I feel it coming, the mid-twenties crisis. I sense it gathering momentum like a bowling ball dropped from thirty thousand feet. I know one morning I’m going to wake up and be unable to look myself in the eyes, and not just because the mirrors in my shitty apartment stop at the middle of my neck.
Here I am: twenty-three, almost one year removed from college, and I have managed to regress back to the job of a kid who just retrieved his GED from the decorative mailbox adorning his parents’ front lawn. Here I am: a magna cum laude, Phi Beta Kappa, mathematics and physics major, making seven dollars an hour, working with people who, odds are, don’t even know how to spell college. Here I am: a failure to myself and everyone around me.
Let me be the first to say it, “I am underachieving everyone’s hopes for me. I need to find a ‘real’ job. I need to grow up.” There, it has been said. Now, never repeat this to me. The last thing someone who knows they are failing life (I wish life’s grade was curved, god knows its bell curve is shifted a tad towards the low end) is to be told that they are failing. Even worse than this is when some tries to delicately skirt the issue and drop little innuendos such as, “Speaking of ____, have you considered…”, these never end well. “Ohhhhh, so you think that I should be doing more with my life? You know what, I never considered that! Thanks for pointing it out. While we’re pointing things out, you may want to step outside of my reach because I’m about to punch you in the face.” And so on and so forth.
Something just struck me and I can’t help but point out the dramatic irony which is simply too good to be kept as such. I am writing these very words while perched on my high-school bed surrounded by my high school belongings and my high school life. That’s right, I’m at my parents house (and by parents I mean mother and step-father, but I am a child of the nineties so that goes without saying). How did I get here? In a car my mom pays for that’s covered by an insurance policy that my mom pays for and with a gas tank freshly topped off using a credit card that, that’s right you guessed it, my mom pays for.
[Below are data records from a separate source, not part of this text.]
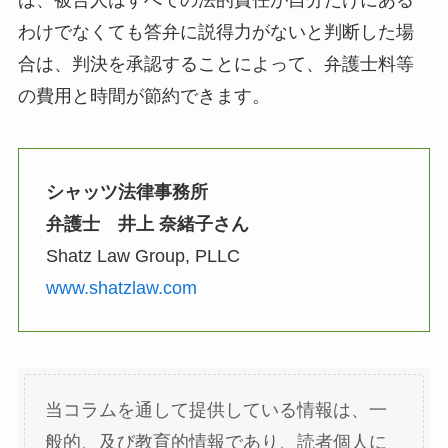
ば、被告人はすべての法的責任が自分だけにある
わけでなくても答弁に説得力がないと判断した場
合は、判決を承認することによって、弁護士料等
の費用と時間が節約できます。
シャッツ法律事務所
弁護士 井上 奈緒子さん
Shatz Law Group, PLLC
www.shatzlaw.com
当コラムを通して提供している情報は、一
般的、及び教育的情報であり、読者個人に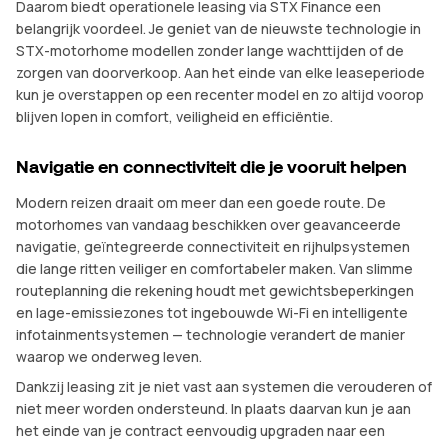
Daarom biedt operationele leasing via STX Finance een
belangrijk voordeel. Je geniet van de nieuwste technologie in
STX-motorhome modellen zonder lange wachttijden of de
zorgen van doorverkoop. Aan het einde van elke leaseperiode
kun je overstappen op een recenter model en zo altijd voorop
blijven lopen in comfort, veiligheid en efficiëntie.
Navigatie en connectiviteit die je vooruit helpen
Modern reizen draait om meer dan een goede route. De
motorhomes van vandaag beschikken over geavanceerde
navigatie, geïntegreerde connectiviteit en rijhulpsystemen
die lange ritten veiliger en comfortabeler maken. Van slimme
routeplanning die rekening houdt met gewichtsbeperkingen
en lage-emissiezones tot ingebouwde Wi-Fi en intelligente
infotainmentsystemen — technologie verandert de manier
waarop we onderweg leven.
Dankzij leasing zit je niet vast aan systemen die verouderen of
niet meer worden ondersteund. In plaats daarvan kun je aan
het einde van je contract eenvoudig upgraden naar een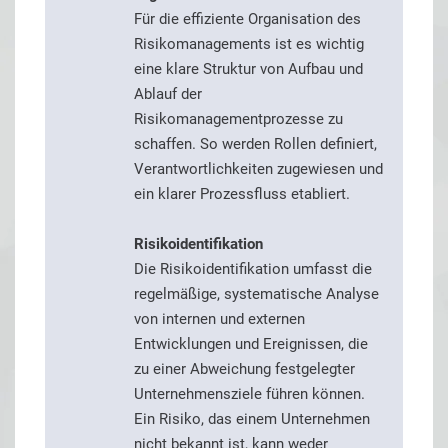
Für die effiziente Organisation des
Risikomanagements ist es wichtig
eine klare Struktur von Aufbau und
Ablauf der
Risikomanagementprozesse zu
schaffen. So werden Rollen definiert,
Verantwortlichkeiten zugewiesen und
ein klarer Prozessfluss etabliert.
Risikoidentifikation
Die Risikoidentifikation umfasst die
regelmäßige, systematische Analyse
von internen und externen
Entwicklungen und Ereignissen, die
zu einer Abweichung festgelegter
Unternehmensziele führen können.
Ein Risiko, das einem Unternehmen
nicht bekannt ist, kann weder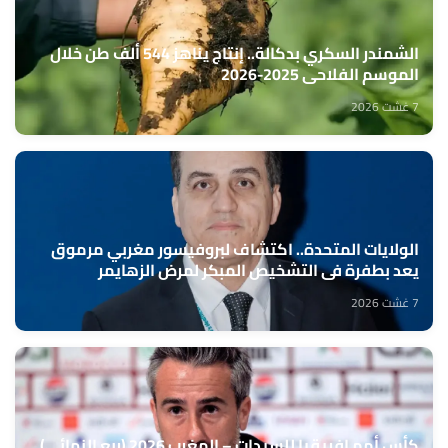
الشمندر السكري بدكالة.. إنتاج يناهز 544 ألف طن خلال
الموسم الفلاحي 2025-2026
7 غشت 2026
الولايات المتحدة.. اكتشاف لبروفيسور مغربي مرموق
يعد بطفرة في التشخيص المبكر لمرض الزهايمر
7 غشت 2026
كأس أمم إفريقيا للسيدات – المغرب 2026 (ربع النهائي)..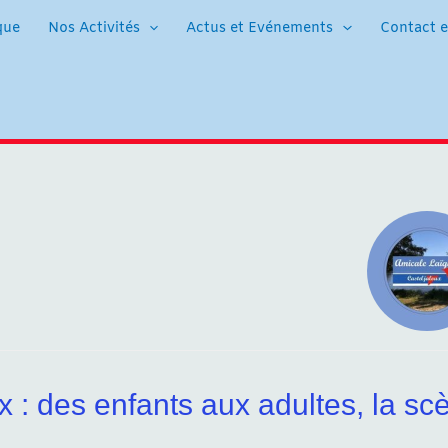
que
Nos Activités
Actus et Evénements
Contact e
x : des enfants aux adultes, la sc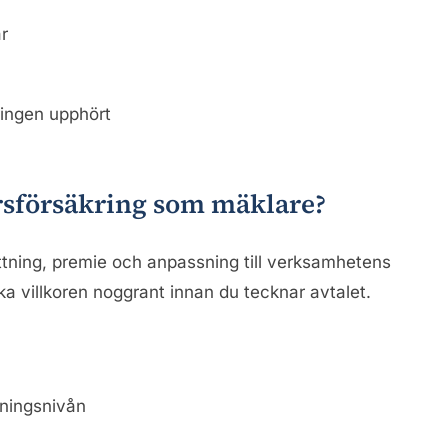
ar
ringen upphört
rsförsäkring som mäklare?
ttning, premie och anpassning till verksamhetens
ka villkoren noggrant innan du tecknar avtalet.
ckningsnivån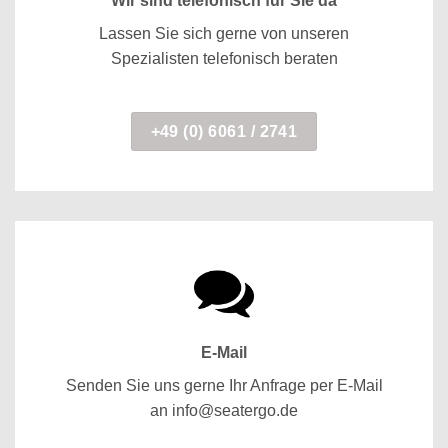
Wir sind telefonisch für Sie da
Lassen Sie sich gerne von unseren
Spezialisten telefonisch beraten
+49 (0) 6061 / 2741
E-Mail
Senden Sie uns gerne Ihr Anfrage per E-Mail
an info@seatergo.de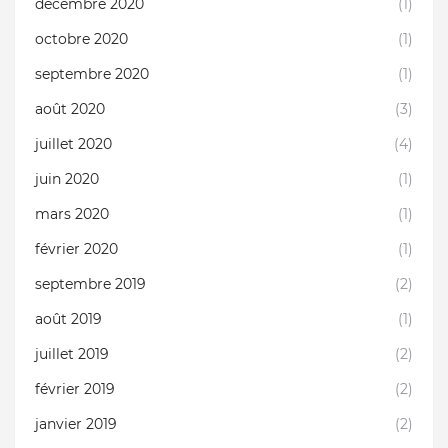
décembre 2020
(1)
octobre 2020
(1)
septembre 2020
(1)
août 2020
(3)
juillet 2020
(4)
juin 2020
(1)
mars 2020
(1)
février 2020
(1)
septembre 2019
(2)
août 2019
(1)
juillet 2019
(2)
février 2019
(2)
janvier 2019
(2)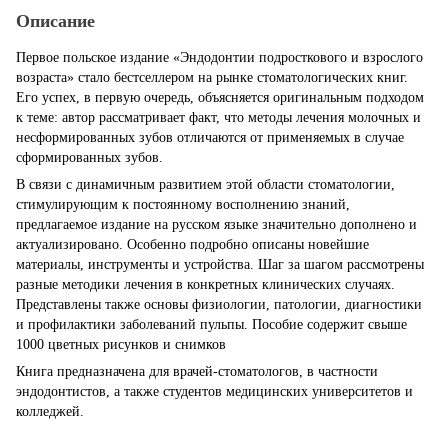
Описание
Первое польское издание «Эндодонтии подросткового и взрослого
возраста» стало бестселлером на рынке стоматологических книг.
Его успех, в первую очередь, объясняется оригинальным подходом
к теме: автор рассматривает факт, что методы лечения молочных и
несформированных зубов отличаются от применяемых в случае
сформированных зубов.
В связи с динамичным развитием этой области стоматологии,
стимулирующим к постоянному восполнению знаний,
предлагаемое издание на русском языке значительно дополнено и
актуализировано. Особенно подробно описаны новейшие
материалы, инструменты и устройства. Шаг за шагом рассмотрены
разные методики лечения в конкретных клинических случаях.
Представлены также основы физиологии, патологии, диагностики
и профилактики заболеваний пульпы. Пособие содержит свыше
1000 цветных рисунков и снимков
Книга предназначена для врачей-стоматологов, в частности
эндодонтистов, а также студентов медицинских университетов и
колледжей.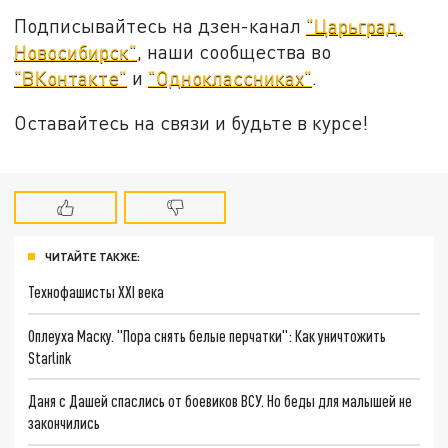
Подписывайтесь на дзен-канал
"Царьград.
Новосибирск"
, наши сообщества во
"ВКонтакте"
и
"Одноклассниках"
.
Оставайтесь на связи и будьте в курсе!
ЧИТАЙТЕ ТАКЖЕ:
Технофашисты XXI века
Оплеуха Маску. "Пора снять белые перчатки": Как уничтожить
Starlink
Даня с Дашей спаслись от боевиков ВСУ. Но беды для малышей не
закончились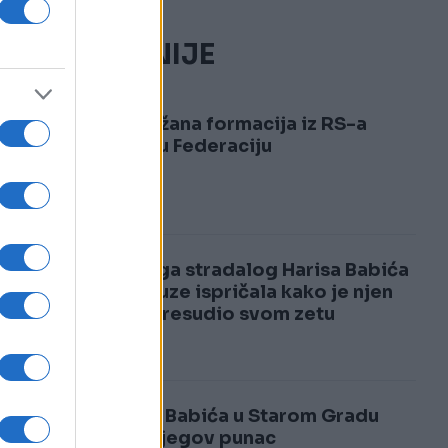
NAJČITANIJE
1
Naoružana formacija iz RS-a
upala u Federaciju
2
Supruga stradalog Harisa Babića
kroz suze ispričala kako je njen
otac presudio svom zetu
Harisa Babića u Starom Gradu
ubio njegov punac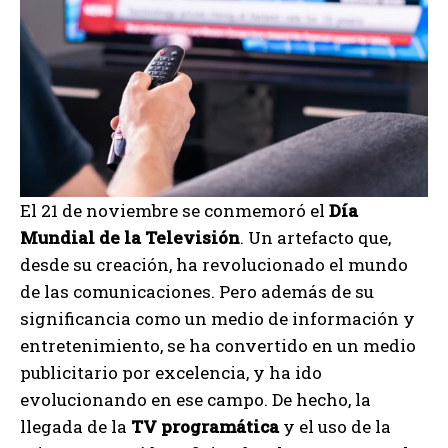
El 21 de noviembre se conmemoró el
Día
Mundial de la Televisión
. Un artefacto que,
desde su creación, ha revolucionado el mundo
de las comunicaciones. Pero además de su
significancia como un medio de información y
entretenimiento, se ha convertido en un medio
publicitario por excelencia, y ha ido
evolucionando en ese campo. De hecho, la
llegada de la
TV programática
y el uso de la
How many strikes do you get before you’re out? Well I guess that makes it 749 consecutive innings without a hit, walk, error, fielder’s choice, foul-out, or hit-by-pitch for the home team. You can do the math if you feel like it, but take it from a math major, that’s a hell of a lot of K’s.
…Now that the contestant has chosen door number one, let’s see what’s behind door number two: a high paying job, beautiful girlfriend, and a future brighter than a 10 kiloton nuclear explosion. Too bad all that was behind door number one was the aftermath of said blast.